The clean fifteen are produce items that are the safest for consumption, from a toxin perspective. They consist of avocados, sweet corn, pineapple, cabbage, sweet peas (frozen), onions, asparagus, mangos, papayas, kiwi, eggplant, honeydew melon, grapefruit, cantaloupe and cauliflower. Most of these items have a skin/peel that is not consumed, so the contaminated part is thrown out. Even with sweet potatoes, we usually peel them before consumption. The exception is asparagus, cauliflower and cabbage. Cabbage we don’t consume the first few layers, so that one makes sense as well. I honestly searched and searched and couldn’t find an obvious reason that cauliflower and asparagus (or frozen sweet peas!) would be safer. But, I know that they are, so that’s really what matters, right? I assume it has something to do with how easy it is to keep pests and fungus off of these veggies (meaning less pesticides are used in the first place), but that’s really just a guess.

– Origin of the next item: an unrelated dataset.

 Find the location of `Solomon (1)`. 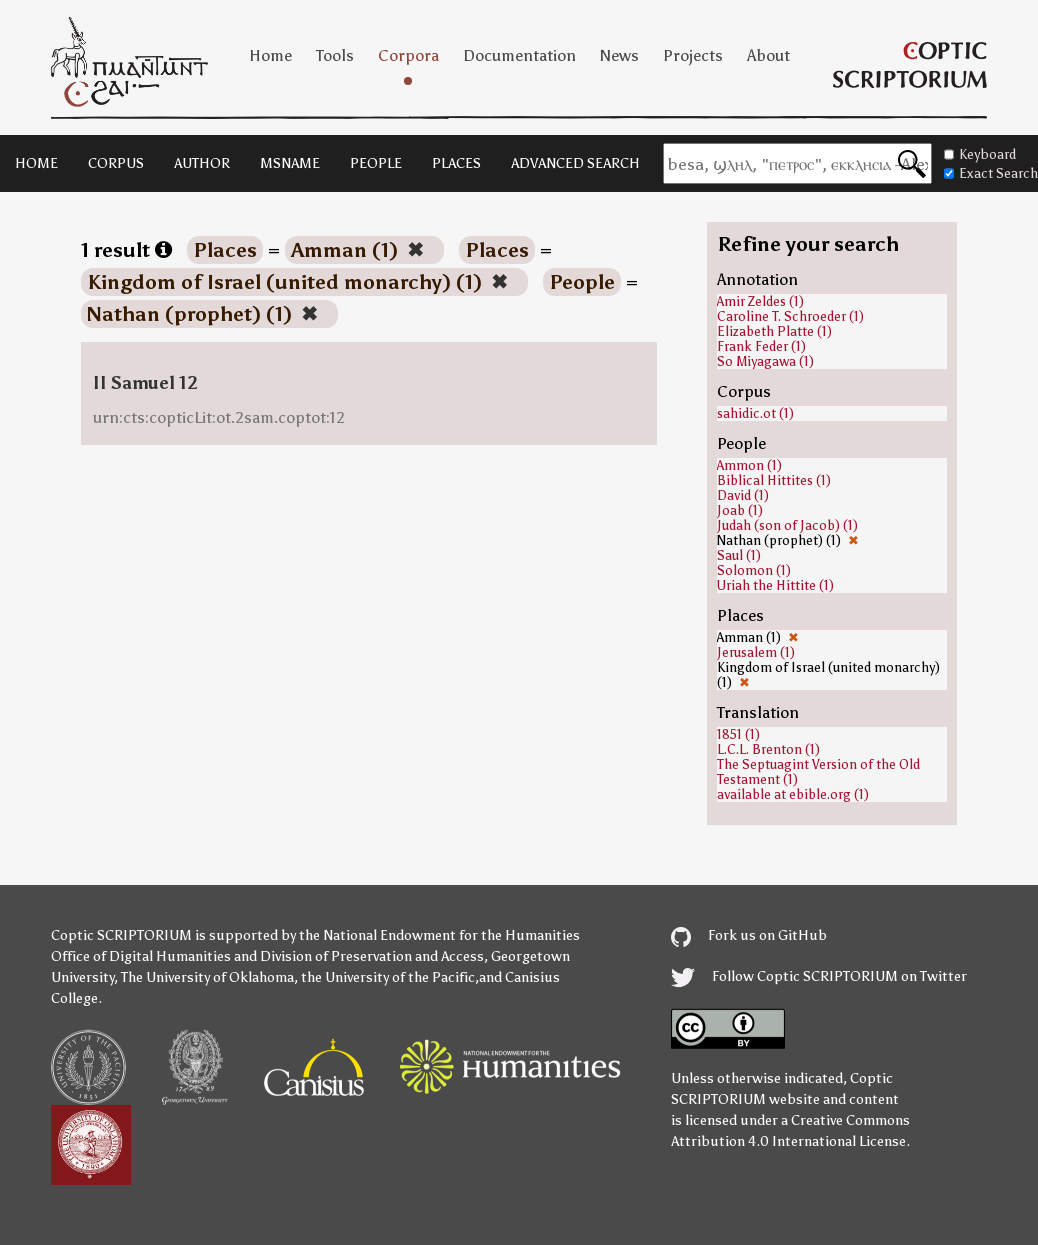

Solomon (1) is located at coordinates (754, 570).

The Bottom Line of the Dirty Dozen

The bottom line when considering organic vs conventional produce is that you have to look at your health, your dietary needs and your individual budget priorities. For us (family of 6), the cost difference is pretty minimal (about $5-$10 a week) because we don’t eat every item on the list every week. And, we don’t even eat several of The Dirty Dozen at all. For me, even on a tight budget, I can figure out how to make that work.

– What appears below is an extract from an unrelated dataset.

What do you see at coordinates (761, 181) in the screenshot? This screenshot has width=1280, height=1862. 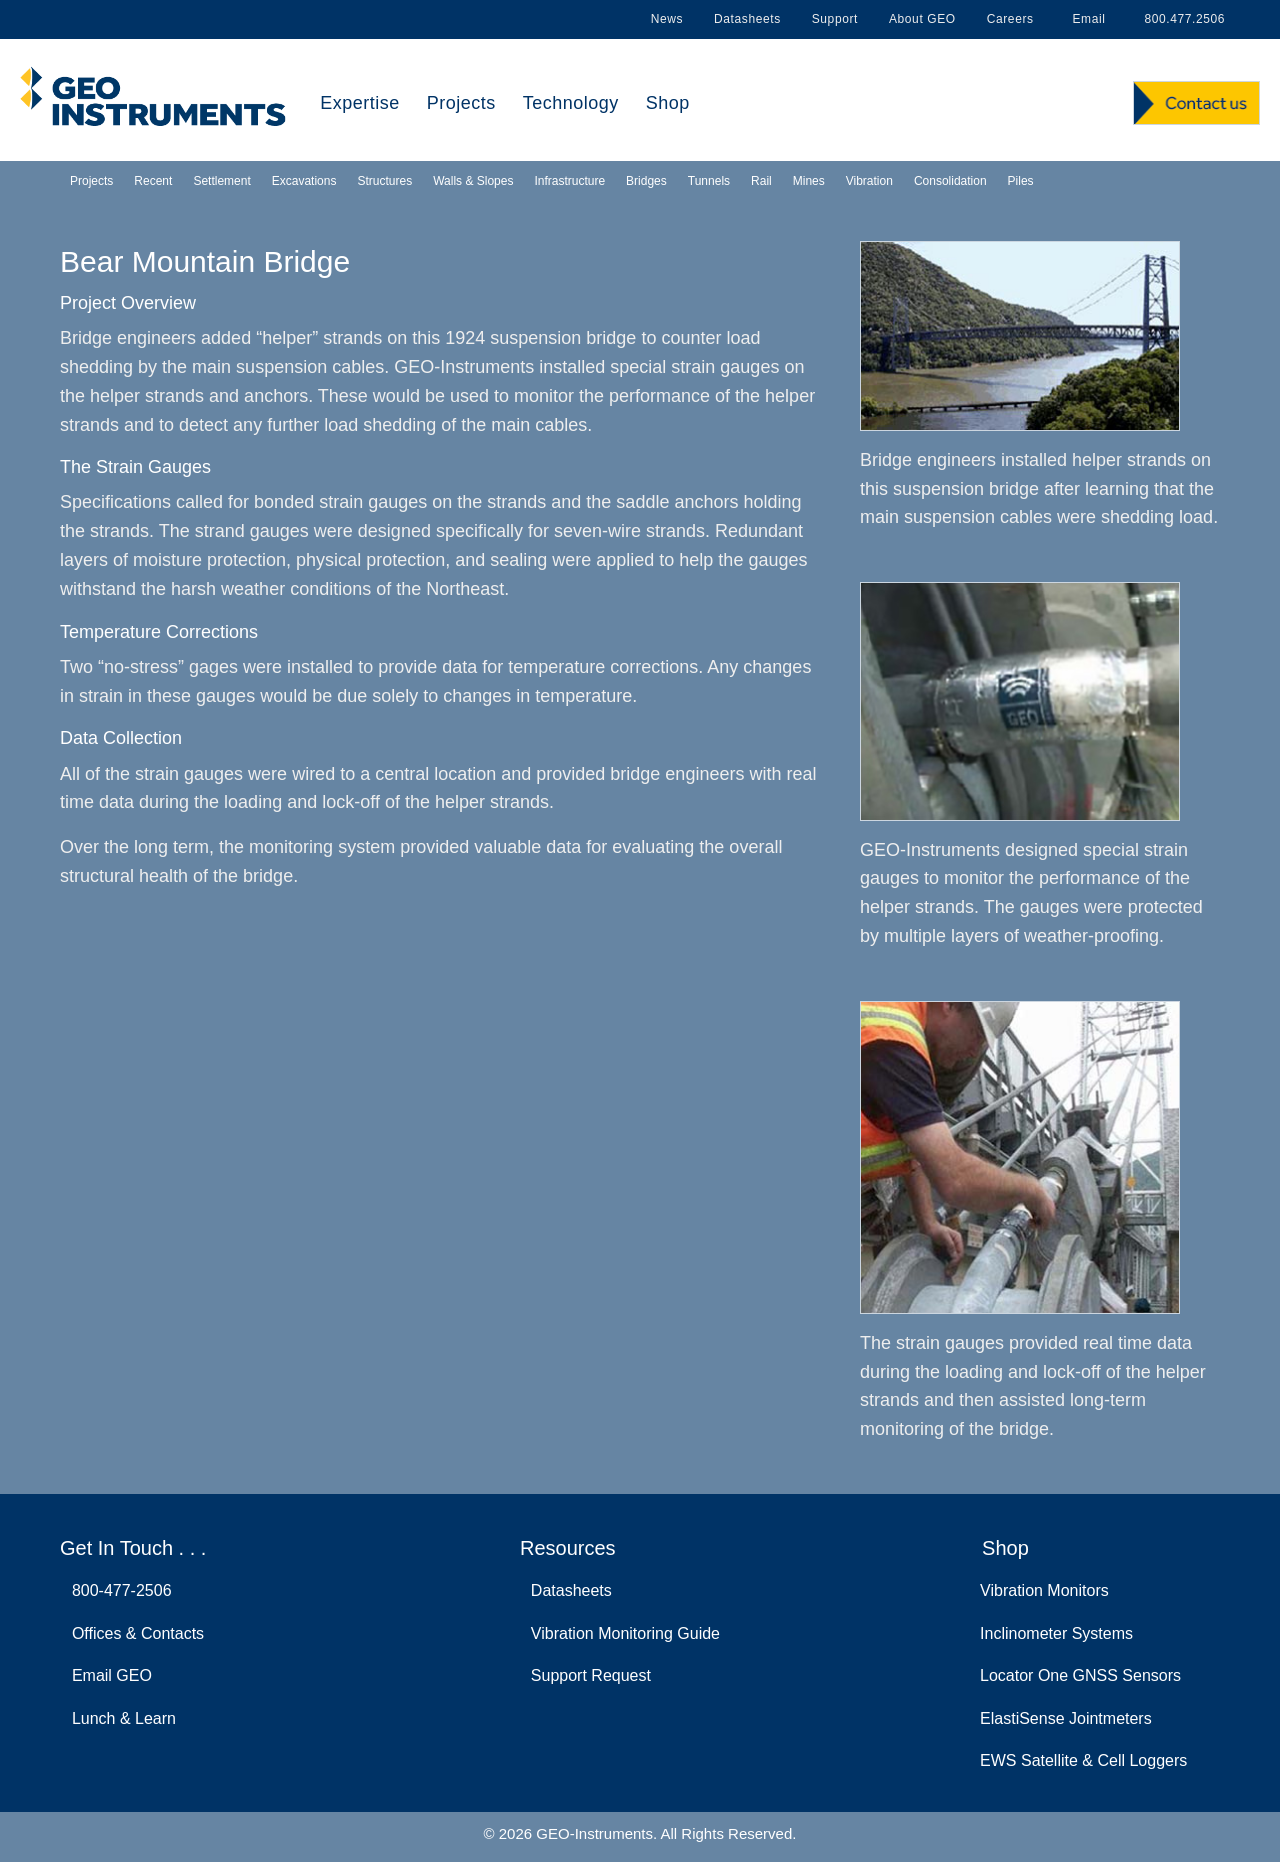 I see `Rail` at bounding box center [761, 181].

This list is great because it helps you prioritize. Yes, eating 100% organic can be very pricey. However, having the knowledge to know which items are more important to buy organic definitely helps with budgeting! The biggest challenge for those of us in smaller towns is product availability. I heard on NPR a few weeks ago that may start allowing you to place orders for organic produce on the site and then pick it up at your local grocery store. I have no idea how, when or IF this will be a reality, but it sounds like a good solution for those of us without a Whole Foods or another organic market up the street. If not, all you can do is your best. Even my tiny chain stores had MOST of the items on this list. If you can’t buy them fresh, check the freezer section. The bottom line is that The Dirty Dozen was compiled to help you minimize the health risks of pesticides and fungicides to your family. It helps give us an economical way to keep our family safe. It is worth it to make the food you put into yourself and your family a priority.

Do you eat (or try to eat) organic? What advice or tips do you have?